The concomitant use of low concentration β-lactam antibiotics antagonizes the activity of vancomycin against some strains of MRSA. These strains, called β-lactam antibioticinduced vancomycin resistant MRSA (BIVR), have been increasing for a number of years. We previously reported that the combination of VCM and ceftizoxime displayed this antagonism not only in vitro, but also in vivo, in a systemic infection caused by BIVR in mice.

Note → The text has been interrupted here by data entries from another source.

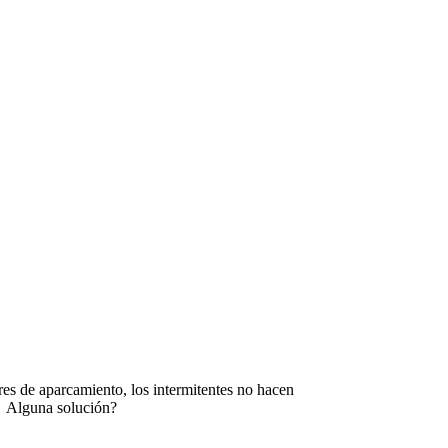
res de aparcamiento, los intermitentes no hacen
o? Alguna solución?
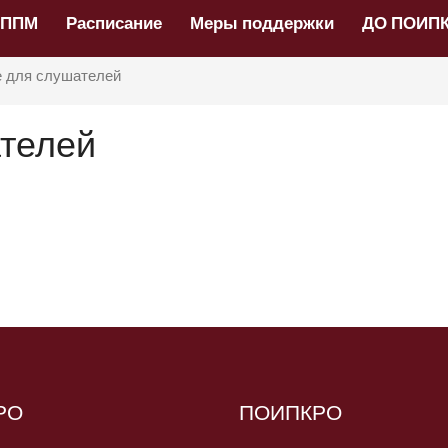
НППМ
Расписание
Меры поддержки
ДО ПОИП
 для слушателей
телей
РО
ПОИПКРО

In the present study, we validated the antagonism in combinations of VCM with other β-lactams, i.e., flomoxef (FMOX), ampicillin (AMPC), azthreonam (AZT) and imipenem/cilastatin (IPM/CS), in systemic infections and pneumoniain in mice. The survival rate of the mice with systemic infections caused by BIVR treated with combinations of FMOX, AMPC, AZT, and IPM/CS with VCM were significantly lower than with VCM monotherapy, and the number of residual viable cells in the kidneys of mice treated with combinations of FMOX and IPM/CS with VCM were significantly higher than with VCM monotherapy The number of residual viable cells in the lungs of mice with pneumonia caused by BIVR treated with the combination of IPM/CS and VCM was significantly higher than with VCM monotherapy.
On the other hand, the survival rate with combination therapy consistings IPM/CS plus teicoplanin (TEIC) was significantly higher, and the number of residual viable cells in the kidney was significantly lower, than with TEIC monotherapy alone. In the mice with pneumonia, the number of residual viable cells in the lung after combination therapy with IPM/CS and TEIC was significantly lower than with TEIC monotherapy.
Combination therapy with P-lactams plus VCM showed antagonistic in models of systemic infection and pulmonary infection caused by BIVR, whereas combination therapy consisting of a β-lactam plus TEIC had a synergistic effect in the same models, even though VCM and TEIC are member of the same glycopeptide antibiotic class.